> [WHAT TO DO]
Print only the lines below from the one with "Estratégicas" to the one with "一般の方への情報提供を目的としたものではありません", both included, exactly as they stand. Leave pictures out.

> [LISTED RECORDS]
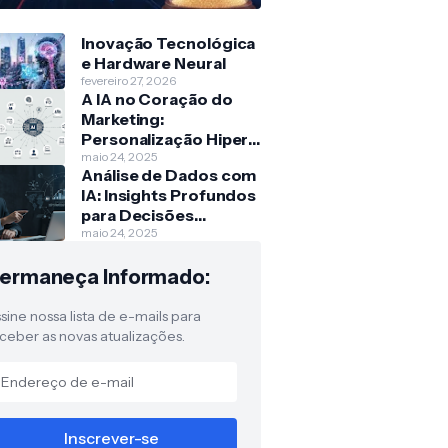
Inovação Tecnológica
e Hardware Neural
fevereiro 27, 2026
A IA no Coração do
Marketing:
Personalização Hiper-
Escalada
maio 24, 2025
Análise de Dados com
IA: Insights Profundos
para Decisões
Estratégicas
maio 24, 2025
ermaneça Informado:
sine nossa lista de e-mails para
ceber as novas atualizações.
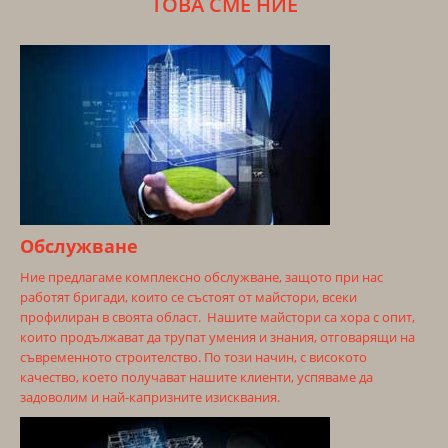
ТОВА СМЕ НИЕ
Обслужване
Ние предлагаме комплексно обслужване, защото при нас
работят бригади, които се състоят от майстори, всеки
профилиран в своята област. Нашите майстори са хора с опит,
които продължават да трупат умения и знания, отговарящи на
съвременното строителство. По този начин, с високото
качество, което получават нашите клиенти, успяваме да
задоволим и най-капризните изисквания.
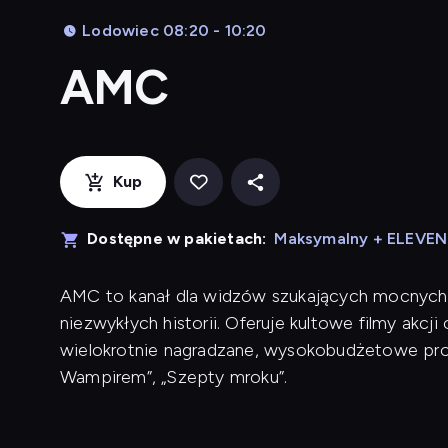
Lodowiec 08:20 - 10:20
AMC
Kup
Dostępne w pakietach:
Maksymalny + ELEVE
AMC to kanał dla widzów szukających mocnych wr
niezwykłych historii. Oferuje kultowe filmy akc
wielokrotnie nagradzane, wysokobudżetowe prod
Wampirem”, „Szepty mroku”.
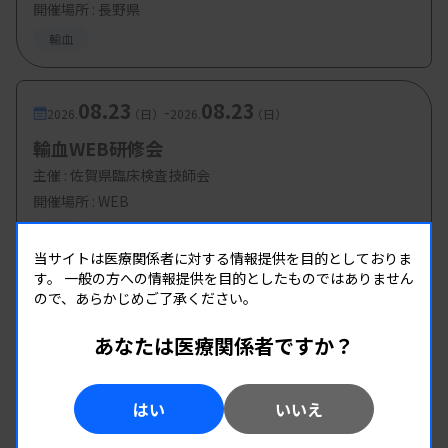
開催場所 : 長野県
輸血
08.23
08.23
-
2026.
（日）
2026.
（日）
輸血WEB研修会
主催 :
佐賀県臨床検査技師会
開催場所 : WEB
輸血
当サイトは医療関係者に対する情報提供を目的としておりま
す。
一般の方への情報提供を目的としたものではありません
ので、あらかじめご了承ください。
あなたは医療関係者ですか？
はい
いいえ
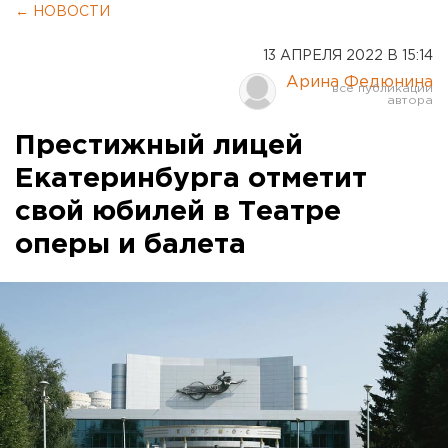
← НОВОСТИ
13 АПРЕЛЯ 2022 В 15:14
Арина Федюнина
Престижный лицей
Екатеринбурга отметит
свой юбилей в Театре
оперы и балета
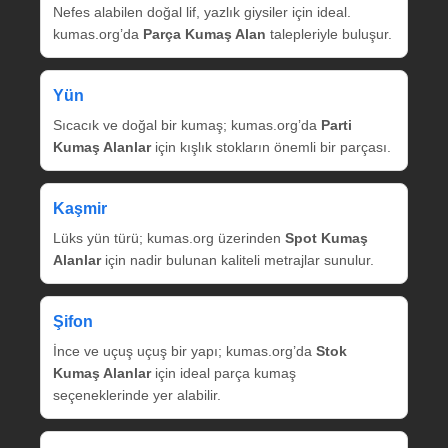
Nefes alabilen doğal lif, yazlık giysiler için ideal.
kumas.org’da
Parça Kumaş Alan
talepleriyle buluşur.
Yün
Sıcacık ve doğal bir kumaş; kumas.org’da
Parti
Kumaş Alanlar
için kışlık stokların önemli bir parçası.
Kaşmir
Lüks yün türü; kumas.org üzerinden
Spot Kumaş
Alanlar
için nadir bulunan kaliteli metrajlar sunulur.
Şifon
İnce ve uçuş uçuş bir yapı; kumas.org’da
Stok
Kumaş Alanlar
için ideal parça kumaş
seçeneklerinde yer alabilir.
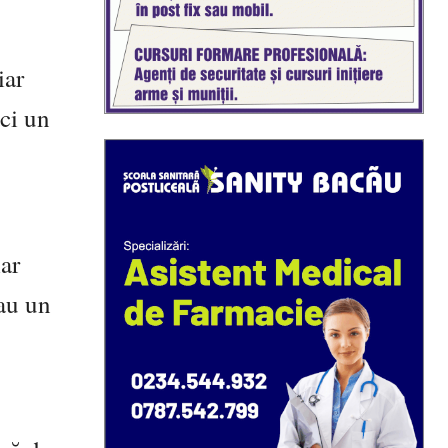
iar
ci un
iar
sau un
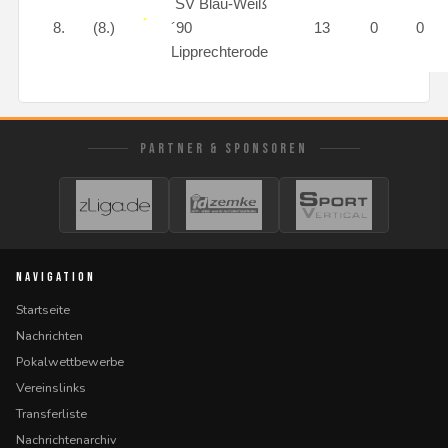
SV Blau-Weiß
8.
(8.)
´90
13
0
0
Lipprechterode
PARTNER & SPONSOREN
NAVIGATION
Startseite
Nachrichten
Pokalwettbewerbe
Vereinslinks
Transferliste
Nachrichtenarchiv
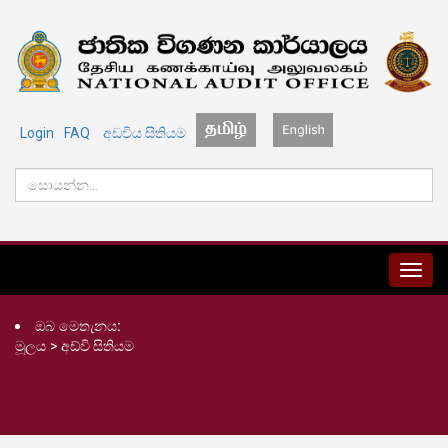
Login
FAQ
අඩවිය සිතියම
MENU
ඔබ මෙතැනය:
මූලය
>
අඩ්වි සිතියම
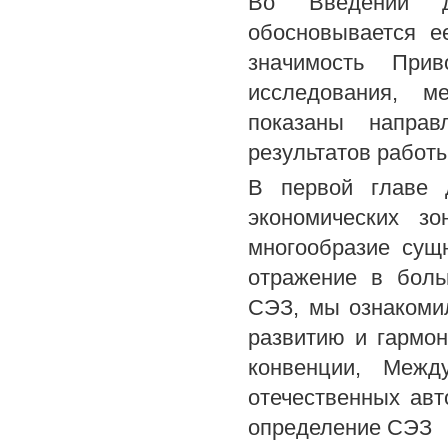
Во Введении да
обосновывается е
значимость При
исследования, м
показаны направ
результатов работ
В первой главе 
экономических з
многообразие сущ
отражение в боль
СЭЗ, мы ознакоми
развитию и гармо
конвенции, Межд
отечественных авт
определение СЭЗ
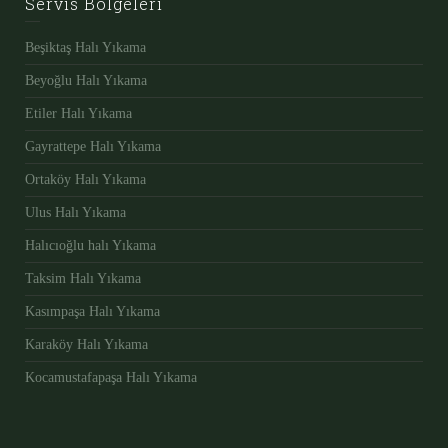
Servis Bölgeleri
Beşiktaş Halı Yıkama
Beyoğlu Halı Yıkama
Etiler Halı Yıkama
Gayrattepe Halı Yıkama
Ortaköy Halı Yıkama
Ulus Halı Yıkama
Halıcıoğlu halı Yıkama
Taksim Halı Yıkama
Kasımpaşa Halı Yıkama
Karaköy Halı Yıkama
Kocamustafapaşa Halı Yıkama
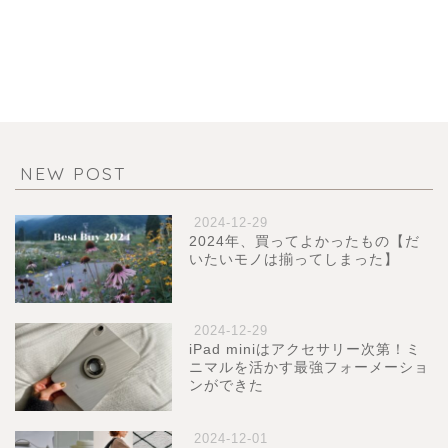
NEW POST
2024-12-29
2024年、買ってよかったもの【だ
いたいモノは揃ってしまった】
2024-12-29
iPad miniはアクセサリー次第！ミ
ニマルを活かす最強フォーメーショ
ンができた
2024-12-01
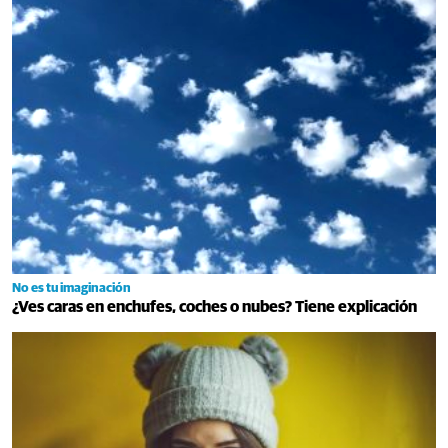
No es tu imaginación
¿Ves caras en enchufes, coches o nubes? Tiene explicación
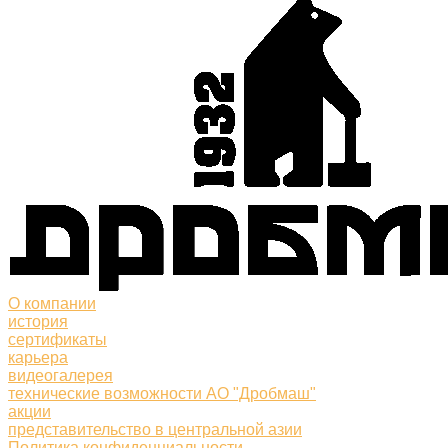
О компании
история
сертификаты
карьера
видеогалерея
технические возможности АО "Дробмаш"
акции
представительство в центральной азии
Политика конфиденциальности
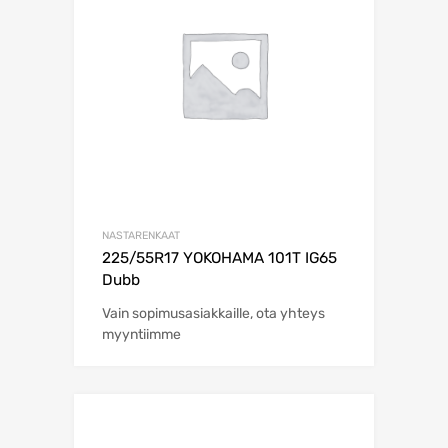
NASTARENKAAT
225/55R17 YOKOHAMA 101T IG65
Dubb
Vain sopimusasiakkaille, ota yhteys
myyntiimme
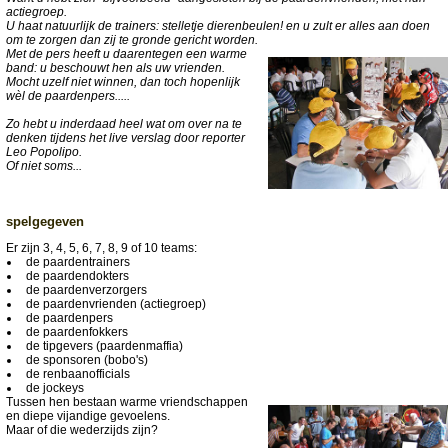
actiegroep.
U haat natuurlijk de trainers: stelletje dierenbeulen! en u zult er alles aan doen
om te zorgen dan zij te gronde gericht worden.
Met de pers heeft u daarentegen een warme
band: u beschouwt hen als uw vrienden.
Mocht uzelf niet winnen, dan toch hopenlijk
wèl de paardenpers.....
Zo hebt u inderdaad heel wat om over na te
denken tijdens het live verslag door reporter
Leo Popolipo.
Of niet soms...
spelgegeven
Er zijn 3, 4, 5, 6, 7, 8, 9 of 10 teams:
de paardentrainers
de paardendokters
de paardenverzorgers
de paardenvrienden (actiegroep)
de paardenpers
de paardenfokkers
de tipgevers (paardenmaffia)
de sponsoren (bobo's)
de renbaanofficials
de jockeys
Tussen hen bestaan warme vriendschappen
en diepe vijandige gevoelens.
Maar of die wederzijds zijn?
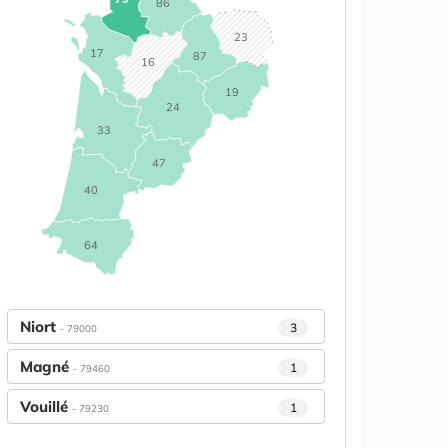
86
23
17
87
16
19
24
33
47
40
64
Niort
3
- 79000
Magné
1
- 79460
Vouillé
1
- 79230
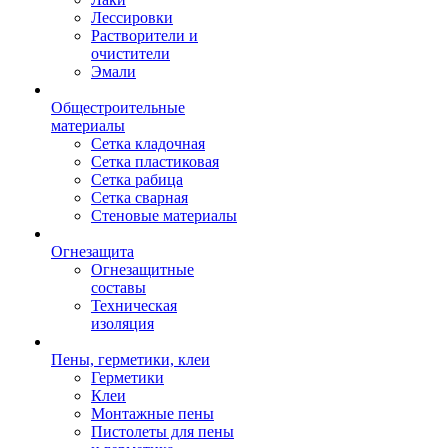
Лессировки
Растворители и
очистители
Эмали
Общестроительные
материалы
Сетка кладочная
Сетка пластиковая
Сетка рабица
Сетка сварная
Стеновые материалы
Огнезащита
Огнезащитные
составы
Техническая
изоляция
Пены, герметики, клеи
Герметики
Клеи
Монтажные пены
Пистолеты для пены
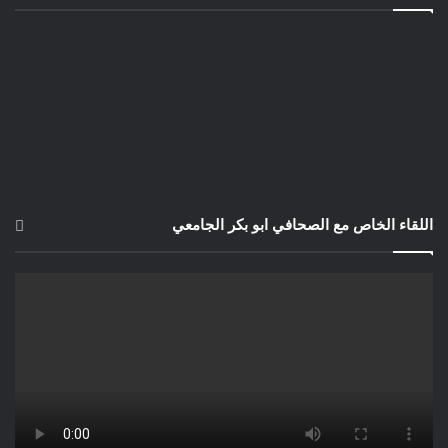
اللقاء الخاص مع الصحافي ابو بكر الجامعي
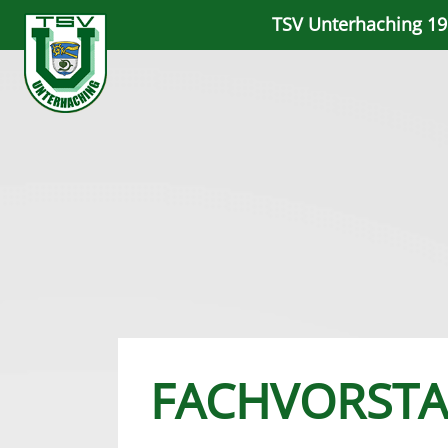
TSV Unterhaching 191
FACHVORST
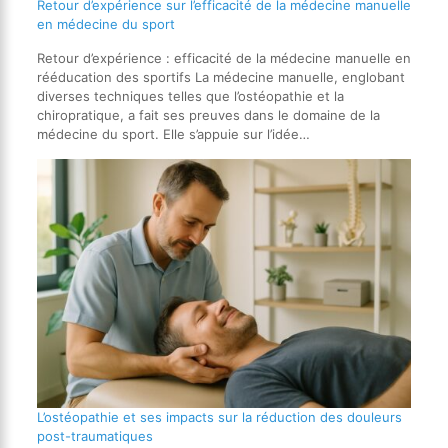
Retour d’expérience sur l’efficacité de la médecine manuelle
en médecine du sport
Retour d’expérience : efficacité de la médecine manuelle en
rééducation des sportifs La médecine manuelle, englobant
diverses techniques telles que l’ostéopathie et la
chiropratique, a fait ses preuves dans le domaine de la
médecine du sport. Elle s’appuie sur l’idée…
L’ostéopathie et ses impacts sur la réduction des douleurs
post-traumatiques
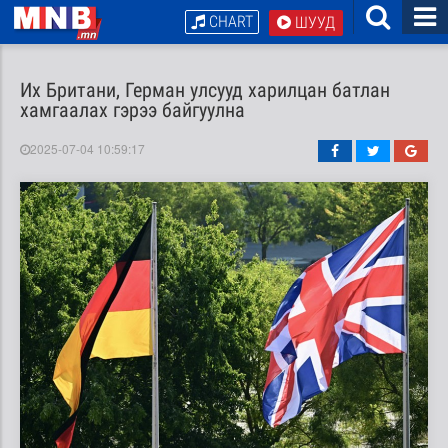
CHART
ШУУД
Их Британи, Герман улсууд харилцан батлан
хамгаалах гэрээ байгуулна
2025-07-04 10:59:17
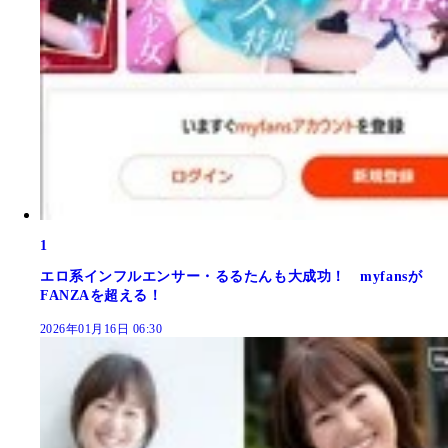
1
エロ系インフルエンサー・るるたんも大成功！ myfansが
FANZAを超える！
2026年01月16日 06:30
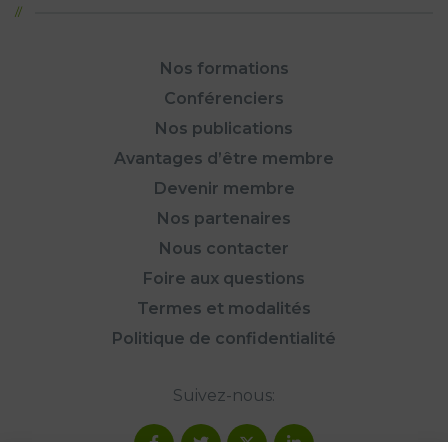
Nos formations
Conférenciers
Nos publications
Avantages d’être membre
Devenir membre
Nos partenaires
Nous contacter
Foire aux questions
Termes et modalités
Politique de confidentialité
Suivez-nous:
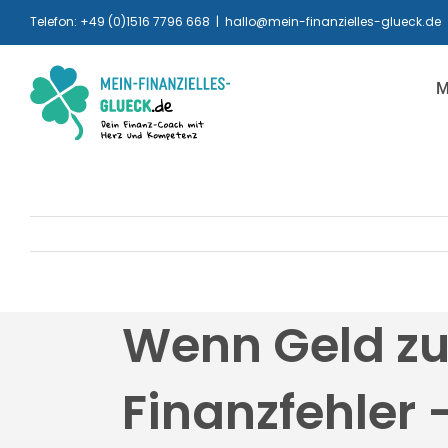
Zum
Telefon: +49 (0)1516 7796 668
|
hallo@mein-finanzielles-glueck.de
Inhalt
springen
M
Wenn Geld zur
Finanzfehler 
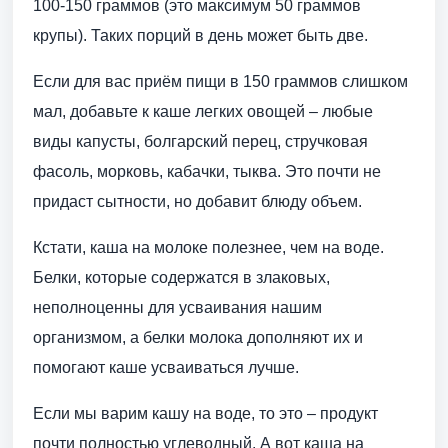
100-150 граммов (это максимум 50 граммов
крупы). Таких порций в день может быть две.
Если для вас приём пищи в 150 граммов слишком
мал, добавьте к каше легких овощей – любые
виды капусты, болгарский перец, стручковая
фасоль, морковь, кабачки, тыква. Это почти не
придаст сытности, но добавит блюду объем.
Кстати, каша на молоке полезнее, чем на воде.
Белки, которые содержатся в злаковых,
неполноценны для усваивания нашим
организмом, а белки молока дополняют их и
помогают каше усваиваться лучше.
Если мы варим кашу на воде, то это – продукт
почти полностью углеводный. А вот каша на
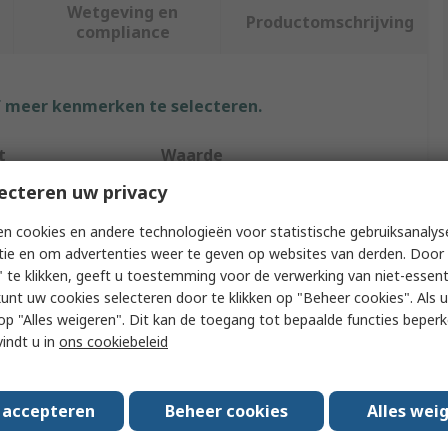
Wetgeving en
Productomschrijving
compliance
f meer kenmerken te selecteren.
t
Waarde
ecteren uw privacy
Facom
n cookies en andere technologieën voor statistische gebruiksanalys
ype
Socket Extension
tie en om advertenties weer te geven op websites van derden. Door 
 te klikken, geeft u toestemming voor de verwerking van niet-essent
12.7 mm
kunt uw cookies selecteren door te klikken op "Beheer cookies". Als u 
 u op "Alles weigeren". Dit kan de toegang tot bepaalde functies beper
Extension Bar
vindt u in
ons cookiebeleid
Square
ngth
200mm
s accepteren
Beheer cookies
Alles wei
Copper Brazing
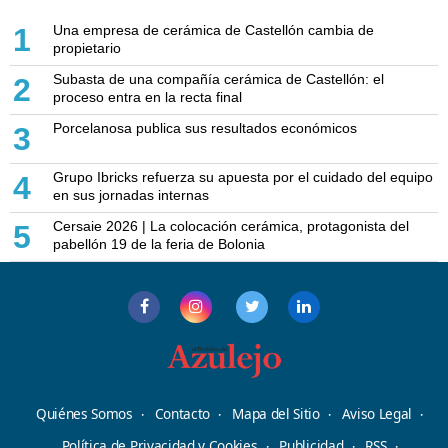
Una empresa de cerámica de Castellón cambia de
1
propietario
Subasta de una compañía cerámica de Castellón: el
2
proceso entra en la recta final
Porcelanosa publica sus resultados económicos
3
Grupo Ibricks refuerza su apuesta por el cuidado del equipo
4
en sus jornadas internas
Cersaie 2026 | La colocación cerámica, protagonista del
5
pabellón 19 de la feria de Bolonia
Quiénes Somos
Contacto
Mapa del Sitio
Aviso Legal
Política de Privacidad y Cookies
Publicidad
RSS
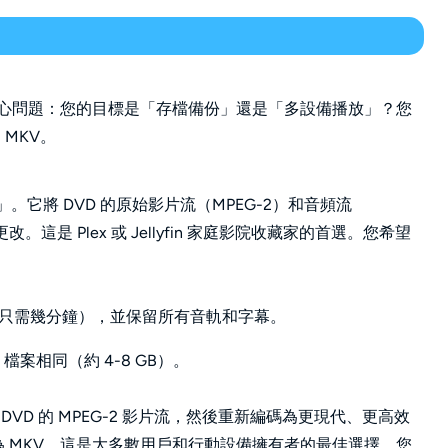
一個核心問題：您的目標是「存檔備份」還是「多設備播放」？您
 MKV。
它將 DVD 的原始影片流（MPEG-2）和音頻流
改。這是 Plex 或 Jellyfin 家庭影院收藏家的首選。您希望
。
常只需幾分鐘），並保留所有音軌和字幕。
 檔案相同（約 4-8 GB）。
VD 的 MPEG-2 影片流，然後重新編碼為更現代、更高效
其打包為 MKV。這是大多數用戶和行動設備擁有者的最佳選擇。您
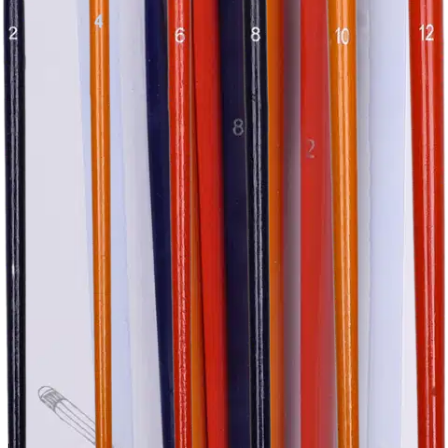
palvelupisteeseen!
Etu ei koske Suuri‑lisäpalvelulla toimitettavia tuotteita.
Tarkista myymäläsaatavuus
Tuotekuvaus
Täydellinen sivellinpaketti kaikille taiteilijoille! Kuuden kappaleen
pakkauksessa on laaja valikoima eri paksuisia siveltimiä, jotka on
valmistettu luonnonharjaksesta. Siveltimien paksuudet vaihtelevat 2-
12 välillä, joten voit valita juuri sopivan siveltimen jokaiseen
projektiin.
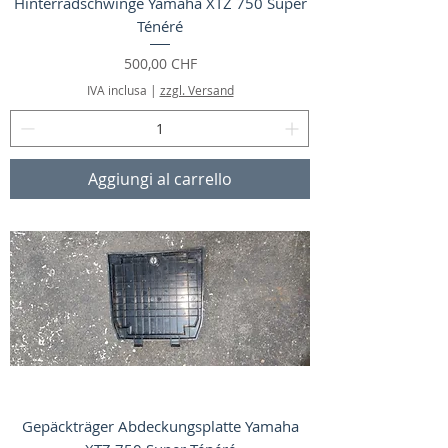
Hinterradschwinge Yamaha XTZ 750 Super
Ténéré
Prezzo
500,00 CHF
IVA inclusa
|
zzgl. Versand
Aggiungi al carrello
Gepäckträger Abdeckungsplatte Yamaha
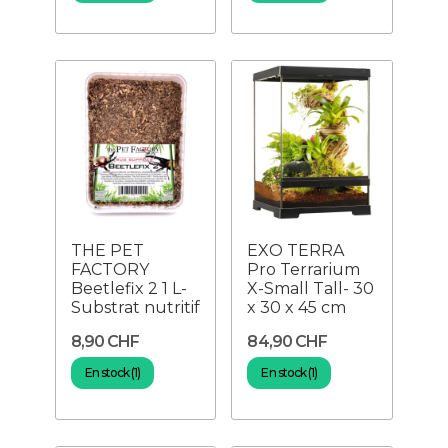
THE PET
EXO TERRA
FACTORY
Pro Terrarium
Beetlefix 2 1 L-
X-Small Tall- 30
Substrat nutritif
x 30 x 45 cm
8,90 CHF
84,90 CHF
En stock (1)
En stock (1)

> [RESPONSE FOR THIS EXERCISE]
Estratégicas
maio 24, 2025
ermaneça Informado:
sine nossa lista de e-mails para
ceber as novas atualizações.
ТОВА СМЕ НИЕ
Обслужване
Ние предлагаме комплексно обслужване, защото при нас
работят бригади, които се състоят от майстори, всеки
профилиран в своята област. Нашите майстори са хора с опит,
които продължават да трупат умения и знания, отговарящи на
съвременното строителство. По този начин, с високото
качество, което получават нашите клиенти, успяваме да
задоволим и най-капризните изисквания.
Lodowiec 08:20 - 10:20
AMC
Kup
Dostępne w pakietach:
Maksymalny + ELEVE
AMC to kanał dla widzów szukających mocnych wr
niezwykłych historii. Oferuje kultowe filmy akc
wielokrotnie nagradzane, wysokobudżetowe prod
Wampirem”, „Szepty mroku”.
開催場所 : 長野県
輸血
08.23
08.23
-
2026.
（日）
2026.
（日）
輸血WEB研修会
主催 :
佐賀県臨床検査技師会
開催場所 : WEB
輸血
当サイトは医療関係者に対する情報提供を目的としておりま
す。
一般の方への情報提供を目的としたものではありません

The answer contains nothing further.